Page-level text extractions
┌──
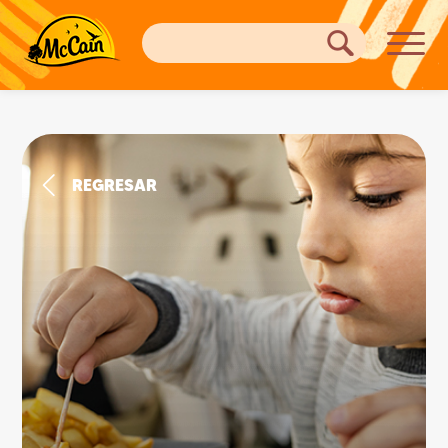
REGRESAR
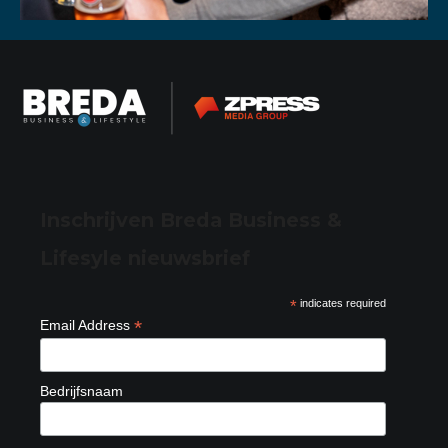
Inschrijven Breda Business &
Lifesyle nieuwsbrief
*
indicates required
*
Email Address
Bedrijfsnaam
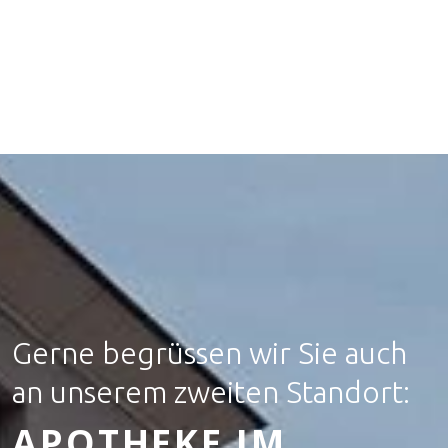
Gerne begrüssen wir Sie auch
an unserem zweiten Standort:
APOTHEKE IM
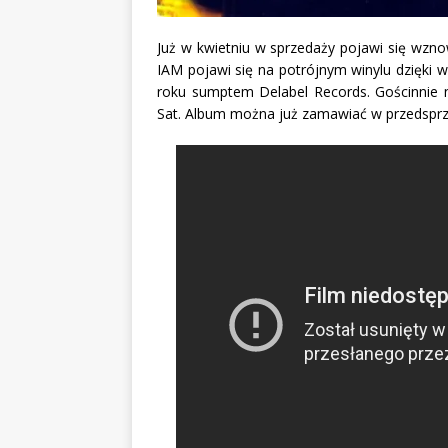
Już w kwietniu w sprzedaży pojawi się wzn
IAM pojawi się na potrójnym winylu dzięki 
roku sumptem Delabel Records. Gościnnie n
Sat. Album można już zamawiać w przedsprze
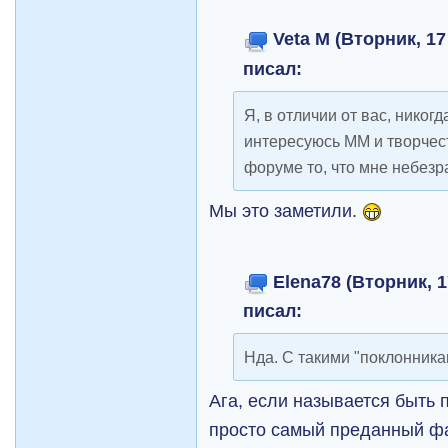
Veta M (Вторник, 17
писал:
Я, в отличии от вас, никогд
интересуюсь ММ и творче
форуме то, что мне небезр
Мы это заметили.
Elena78 (Вторник, 1
писал:
Нда. С такими "поклонника
Ага, если называется быть 
просто самый преданный фа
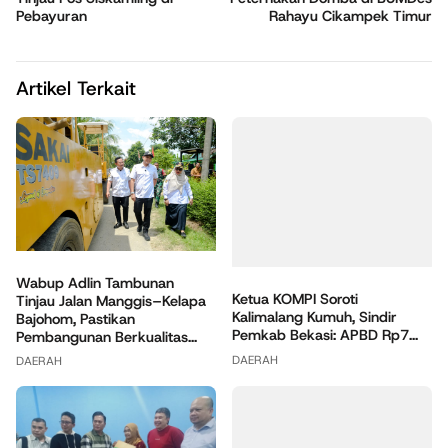
Pebayuran
Rahayu Cikampek Timur
Artikel Terkait
Wabup Adlin Tambunan
Ketua KOMPI Soroti
Tinjau Jalan Manggis–Kelapa
Kalimalang Kumuh, Sindir
Bajohom, Pastikan
Pemkab Bekasi: APBD Rp7...
Pembangunan Berkualitas...
DAERAH
DAERAH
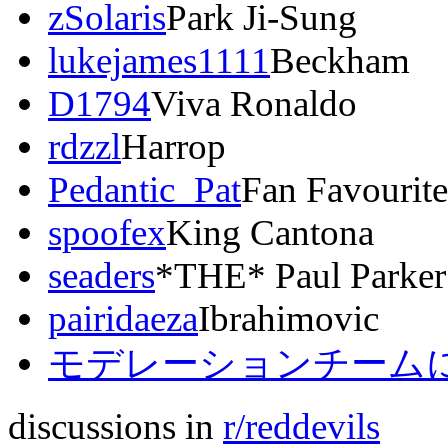
zSolaris
Park Ji-Sung
lukejames1111
Beckham
D1794
Viva Ronaldo
rdzzl
Harrop
Pedantic_Pat
Fan Favourit
spoofex
King Cantona
seaders
*THE* Paul Parker
pairidaeza
Ibrahimovic
モデレーションチームに
discussions in
r/reddevils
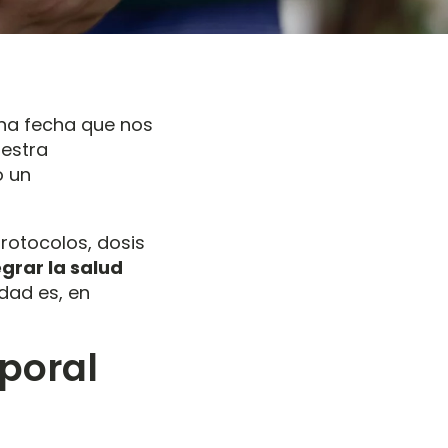
na fecha que nos
uestra
o un
protocolos, dosis
egrar la salud
lidad es, en
rporal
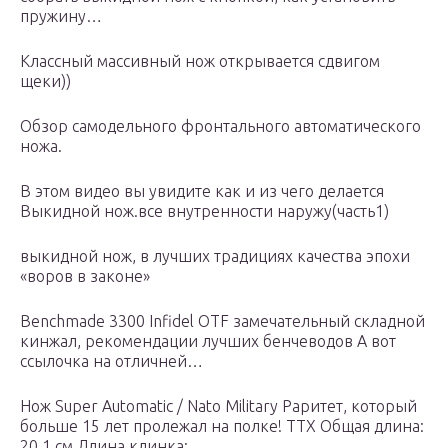
пружину…
Классный массивный нож открывается сдвигом
щеки))
Обзор самодельного фронтального автоматического
ножа.
В этом видео вы увидите как и из чего делается
Выкидной нож.все внутренности наружу(часть1)
выкидной нож, в лучших традициях качества эпохи
«воров в законе»
Benchmade 3300 Infidel OTF замечательный складной
кинжал, рекомендации лучших бенчеводов А вот
ссылочка на отличней…
Нож Super Automatic / Nato Military Раритет, который
больше 15 лет пролежал на полке! ТТХ Общая длина:
20,1 см Длина клинка:…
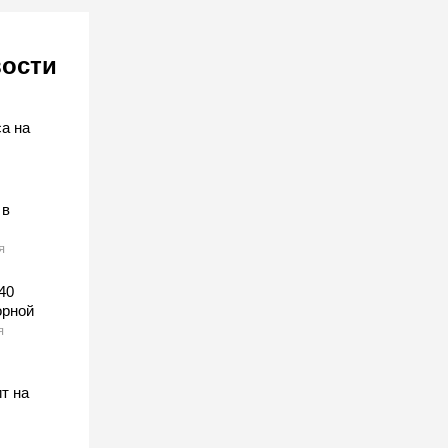
вости
,
а на
 в
я
40
орной
я
т на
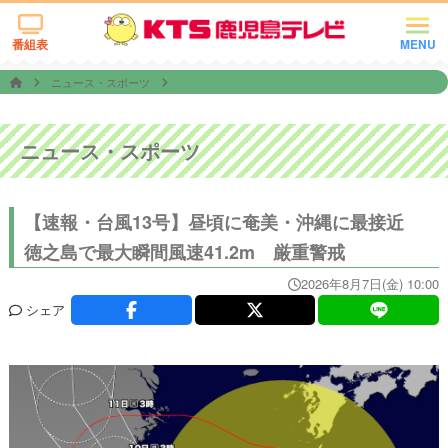
番組表
MENU
ニュース・スポーツ
ニュース・スポーツ
【速報・台風13号】昼頃に奄美・沖縄に最接近
徳之島で最大瞬間風速41.2m 厳重警戒
2026年8月7日(金) 10:00
シェア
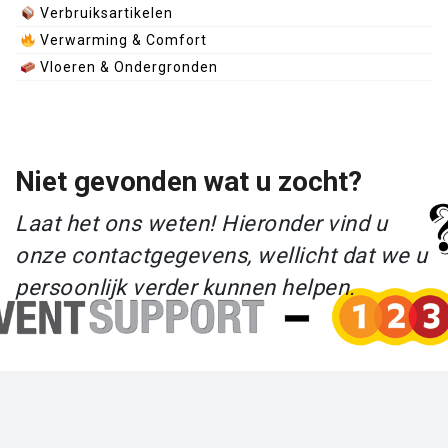
Verbruiksartikelen
Verwarming & Comfort
Vloeren & Ondergronden
Niet gevonden wat u zocht?
Laat het ons weten! Hieronder vind u
onze contactgegevens, wellicht dat we u
persoonlijk verder kunnen helpen.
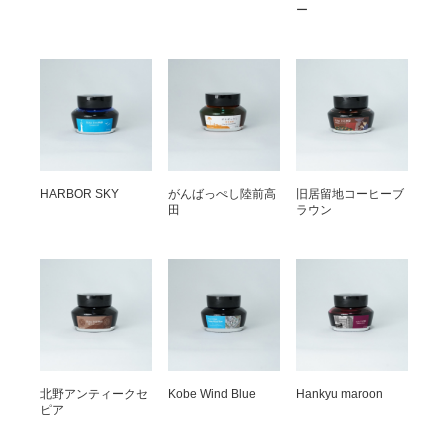
ー
HARBOR SKY
がんばっぺし陸前高
旧居留地コーヒーブ
田
ラウン
北野アンティークセ
Kobe Wind Blue
Hankyu maroon
ピア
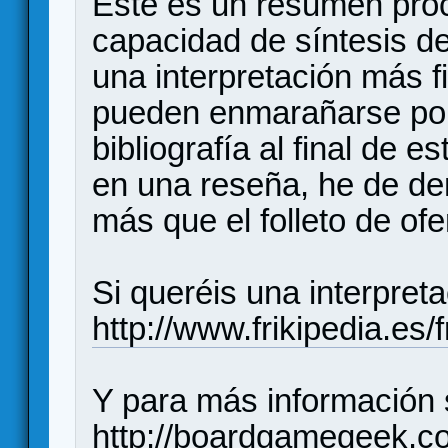
Este es un resumen pro
capacidad de síntesis d
una interpretación más 
pueden enmarañarse por 
bibliografía al final de e
en una reseña, he de de
más que el folleto de of
Si queréis una interpret
http://www.frikipedia.e
Y para más información 
http://boardgamegeek.c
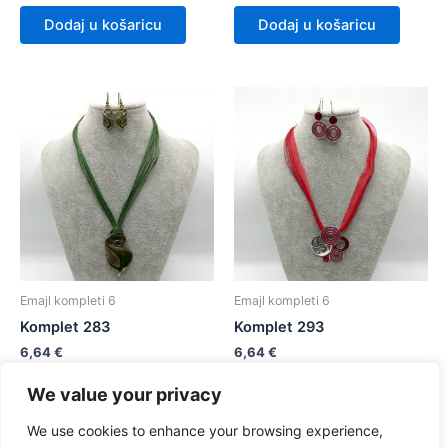
Dodaj u košaricu
Dodaj u košaricu
Emajl kompleti 6
Emajl kompleti 6
Komplet 283
Komplet 293
6,64
€
6,64
€
We value your privacy
Dodaj u košaricu
Dodaj u košaricu
We use cookies to enhance your browsing experience,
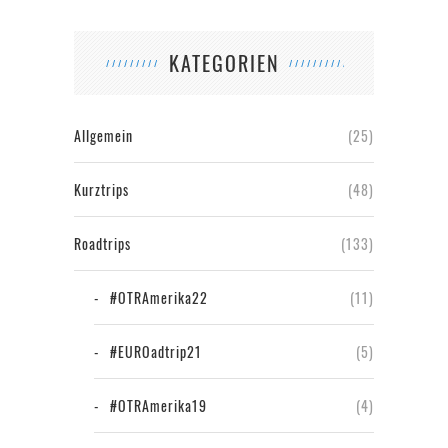
KATEGORIEN
Allgemein
(25)
Kurztrips
(48)
Roadtrips
(133)
#OTRAmerika22
(11)
#EUROadtrip21
(5)
#OTRAmerika19
(4)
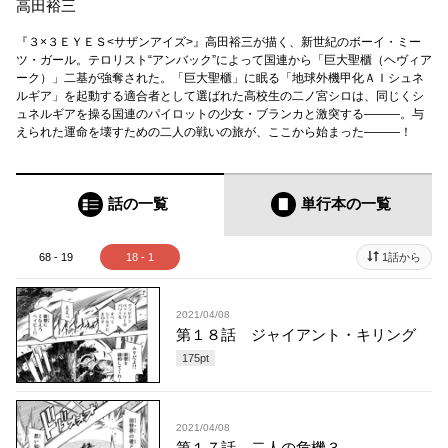
高田裕三
『３×３ＥＹＥＳ<サザンアイズ>』高田裕三が描く、新世紀のボーイ・ミー
ツ・ガール。テロリスト“アンバック”によって国連から「巨大聖櫃（ヘヴィア
ーク）」二基が強奪された。「巨大聖櫃」に眠る「地球外機甲化ＡＩシュネ
ルギア」を起動する適合者として選ばれた高校生の二ノ宮シロは、同じくシ
ュネルギアを操る国連のパイロットの少女・ブランカと激突する―――。与
えられた運命を壊すための二人の戦いの旅が、ここから始まった―――！
話の一覧
単行本
の一覧
68 - 19
18 - 1
1話から
2021/04/08
第１８話 ジャイアント・キリング
175
pt
2021/04/08
第１７話 二人の危機３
└──
## EXERCISE DETAILS
Omit the pictures, then give every record back exactly as it stands.

## RESULT FOR THIS TASK
REGRESAR
Inschrijven Breda Business &
Lifesyle nieuwsbrief
*
indicates required
*
Email Address
Bedrijfsnaam
Gerne begrüssen wir Sie auch
an unserem zweiten Standort:
APOTHEKE IM
Już w kwietniu w sprzedaży pojawi się wzn
IAM pojawi się na potrójnym winylu dzięki 
roku sumptem Delabel Records. Gościnnie n
Sat. Album można już zamawiać w przedsprze
Veta M (Вторник, 17
писал:
Я, в отличии от вас, никогд
интересуюсь ММ и творче
форуме то, что мне небезр
Мы это заметили.
Elena78 (Вторник, 1
писал:
Нда. С такими "поклонника
Ага, если называется быть 
просто самый преданный фа
Pebayuran
Rahayu Cikampek Timur
Artikel Terkait
Wabup Adlin Tambunan
Ketua KOMPI Soroti
Tinjau Jalan Manggis–Kelapa
Kalimalang Kumuh, Sindir
Bajohom, Pastikan
Pemkab Bekasi: APBD Rp7...
Pembangunan Berkualitas...
DAERAH
DAERAH
zSolaris
Park Ji-Sung
lukejames1111
Beckham
D1794
Viva Ronaldo
rdzzl
Harrop
Pedantic_Pat
Fan Favourit
spoofex
King Cantona
seaders
*THE* Paul Parker
pairidaeza
Ibrahimovic
モデレーションチームに
discussions in
r/reddevils
na fecha que nos
uestra
o un
protocolos, dosis
egrar la salud
lidad es, en
rporal
пружину…
Классный массивный нож открывается сдвигом
щеки))
Обзор самодельного фронтального автоматического
ножа.
В этом видео вы увидите как и из чего делается
Выкидной нож.все внутренности наружу(часть1)
выкидной нож, в лучших традициях качества эпохи
«воров в законе»
Benchmade 3300 Infidel OTF замечательный складной
кинжал, рекомендации лучших бенчеводов А вот
ссылочка на отличней…
Нож Super Automatic / Nato Military Раритет, который
больше 15 лет пролежал на полке! ТТХ Общая длина:
20,1 см Длина клинка:…
вости
,
а на
 в
я
40
орной
я
т на
番組表
MENU
ニュース・スポーツ
ニュース・スポーツ
【速報・台風13号】昼頃に奄美・沖縄に最接近
徳之島で最大瞬間風速41.2m 厳重警戒
2026年8月7日(金) 10:00
シェア
Verbruiksartikelen
Verwarming & Comfort
Vloeren & Ondergronden
Niet gevonden wat u zocht?
Laat het ons weten! Hieronder vind u
onze contactgegevens, wellicht dat we u
persoonlijk verder kunnen helpen.
ー
HARBOR SKY
がんばっぺし陸前高
旧居留地コーヒーブ
田
ラウン
北野アンティークセ
Kobe Wind Blue
Hankyu maroon
ピア
Este es un resumen pro
capacidad de síntesis d
una interpretación más 
pueden enmarañarse por 
bibliografía al final de e
en una reseña, he de de
más que el folleto de of
Si queréis una interpret
http://www.frikipedia.e
Y para más información 
http://boardgamegeek.c
Dodaj u košaricu
Dodaj u košaricu
Emajl kompleti 6
Emajl kompleti 6
Komplet 283
Komplet 293
6,64
€
6,64
€
We value your privacy
Dodaj u košaricu
Dodaj u košaricu
We use cookies to enhance your browsing experience,
KATEGORIEN
Allgemein
(25)
Kurztrips
(48)
Roadtrips
(133)
#OTRAmerika22
(11)
#EUROadtrip21
(5)
#OTRAmerika19
(4)
高田裕三
『３×３ＥＹＥＳ<サザンアイズ>』高田裕三が描く、新世紀のボーイ・ミー
ツ・ガール。テロリスト“アンバック”によって国連から「巨大聖櫃（ヘヴィア
ーク）」二基が強奪された。「巨大聖櫃」に眠る「地球外機甲化ＡＩシュネ
ルギア」を起動する適合者として選ばれた高校生の二ノ宮シロは、同じくシ
ュネルギアを操る国連のパイロットの少女・ブランカと激突する―――。与
えられた運命を壊すための二人の戦いの旅が、ここから始まった―――！
話の一覧
単行本
の一覧
68 - 19
18 - 1
1話から
2021/04/08
第１８話 ジャイアント・キリング
175
pt
2021/04/08
第１７話 二人の危機３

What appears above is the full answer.